Hacker News new | ask | show | jobs
by jandrewrogers 2369 days ago
There are a couple common architectural patterns that are easy to express in C++ but tend to violate assumptions in Rust's safety model. Database engines run into them frequently due to the nature of their core operations, and this ignores that most data structures are intrinsically globals (which Rust doesn't like) due to tight hardware coupling.

Rust assumes that all references to memory are visible at compile-time, and the safety analysis can be applied in cases where this is true with the usual caveats around borrow-checking. The "unsafe" facility is designed to interface with code written in other languages that don't respect Rust's model, and it works well for that. But how do you express the case, common in database engines (because direct storage-backed), where hardware can hold mutable references to most of your address space? There is no way to determine at compile-time if a mutable reference will be unique at runtime or to even sandbox it to a small bit of code. As a consequence, most memory reference are effectively mutable. There are workarounds that will minimize the quantity of unsafe code in Rust if you are willing to sacrifice performance and elegance.

In databases, having many mutable references to the same memory has few safety implications because ownership of memory is dynamically assigned at runtime by a scheduler that guarantees safe access without locking or blocking. This safety model solves the hardware ownership problem, which is why it is used, but it also enables quite a bit of dynamic optimization even if all your references are in software so you'd want to do things this way anyway. In C++, you can make all of this largely transparent on top of explicitly mutable references to memory. Again, you can produce a minimally unsafe version of this in Rust but it is going to be significantly uglier and slower.

As more server software moves to userspace I/O and scheduling models (for performance and scale reasons) it will be interesting to see how this impedance mismatch problem is addressed in Rust.

2 comments

Lest someone gets the wrong idea, Rust makes _mutable_ globals painful to work with; readonly is fine.

As for hardware DMA’able memory, it’s true that it adds friction to work with in Rust. But C or C++ would fall into the same boat - one would need to sprinkle volatile or atomics, as appropriate, to avoid the optimizer from interfering. In Rust, you’d need to do the same (ptr::{read,write}_volatile or its atomics).

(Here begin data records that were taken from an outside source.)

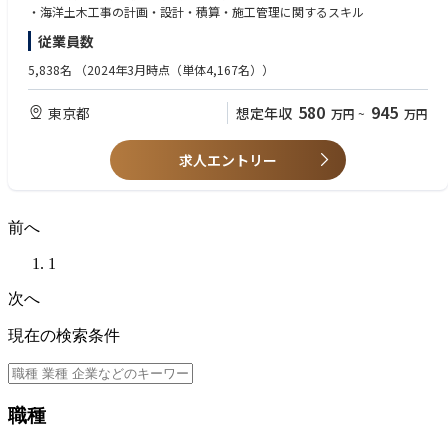
【魅力】
・海洋土木工事の計画・設計・積算・施工管理に関するスキル
当社のビジョンに合わせて、土木エンジニアの仕事も大きく変化すると考
従業員数
えられます。1つは「再生可能エネルギー」として、現在も海外で進めら
れている大規模洋上風力発電のプロジェクトがより加速していくこと。今
5,838名
（2024年3月時点（単体4,167名））
後はさらに国内での洋上風力発電事業も力を入れていくので、海上工事だ
けでなく、送変電設備としての陸上工事から環境影響評価や地域共生な
580
945
東京都
想定年収
万円
~
万円
ど、多くの分野で土木エンジニアの力が必要不可欠です。
もう1つは、既存の火力発電所でもアンモニア等の燃料を混焼する技術の
開発が進められていること。これには運転中の設備の安全を確保し、新た
求人エントリー
な燃料タンクや専用バースの設置や改造を進めることになるため、発電設
備に関する知見・技術も必要となります。
会社が描く未来と合わせて持続可能な社会の実現に貢献しながら、一人の
エンジニアとしても大きく成長できることが魅力です。
前へ
1
国内に27箇所ある火力発電所や国内外の新しいプロジェクトをはじめ、発
電設備を文字通り下支えする土木構造物に関する建設やメンテナンス業務
次へ
は全て、土木エンジニアが担っています。
火力発電所は、いずれも海に隣接する広大な敷地に立地しています。燃料
現在の検索条件
船が停泊するバースなどの港湾設備や、燃料タンクなどの燃料設備、発電
に使用する海水を通す水路設備などその種類は多種多様。また、海を埋め
立てての敷地造成や長大なトンネルの掘削、さらには地震や台風に備えた
設備の補強も行っています。このように土木エンジニアは、海や地中とい
職種
う自然をフィールドとして活躍しています。
発電事業における「土木のプロフェッショナル」として、さまざまな設備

I’m having a slightly hard time imagining a db where “most” of the address space is DMA’able. I’ve some experience with kernel bypass networking, which has its own NIC interactions wrt memory buffers, but applications built on top have plenty of heap that’s unshared with hardware. What’s an example db where most of the VA is accessible to hardware “arbitrarily”?

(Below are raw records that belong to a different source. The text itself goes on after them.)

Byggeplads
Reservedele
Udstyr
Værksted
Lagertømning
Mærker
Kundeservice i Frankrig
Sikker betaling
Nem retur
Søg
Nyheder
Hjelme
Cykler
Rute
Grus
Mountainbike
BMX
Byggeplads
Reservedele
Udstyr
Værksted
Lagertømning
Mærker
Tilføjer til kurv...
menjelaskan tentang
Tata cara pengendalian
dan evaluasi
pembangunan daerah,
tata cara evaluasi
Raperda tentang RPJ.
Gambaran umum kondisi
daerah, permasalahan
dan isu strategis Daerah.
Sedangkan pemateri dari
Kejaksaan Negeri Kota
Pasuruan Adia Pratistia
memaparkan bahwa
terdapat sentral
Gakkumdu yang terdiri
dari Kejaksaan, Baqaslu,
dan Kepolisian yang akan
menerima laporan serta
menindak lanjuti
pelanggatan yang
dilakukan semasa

Also, regardless of how much VA is shared, there’s going to be some protocol that the software and hardware use to coordinate. The interesting bit here is whether Rust and its type system can allow for expressing these protocols such that violations are compile-time detectable (if not all, perhaps some). Any sane C++ code would similarly try to build some abstractions around this, but how well things can be encoded is up for debate.

When a typical Rust discussion ensues, it’s commonly implied (or occasionally made explicit) that “write X in Rust” == “write X in safe Rust”. And this is the right default. But I think any non-trivial system hyper optimized for performance will have a healthy amount of unsafe code. The more interesting question, to me at least, is how well can that unsafety (and the “hidden”-from-rustc protocol) be contained.

As for a db scheduler obviating the need for a compiler to arbitrate ownership, that’s certainly true to a degree. But, this comes back to the protocol I mentioned - the scheduler is what provided the protocol and so long as other components work via it, it can provide safety barriers (and allow for optimizations). But again, I don’t immediately see why Rust (with careful use of unsafe) couldn’t do the same. And afterall, everything is safe so long as things play by the (often unwritten or poorly so) rules. Once systems get big and hairy, it gets tougher to stay within the guardrails and that’s where getting assistance from your language/compiler can be very helpful.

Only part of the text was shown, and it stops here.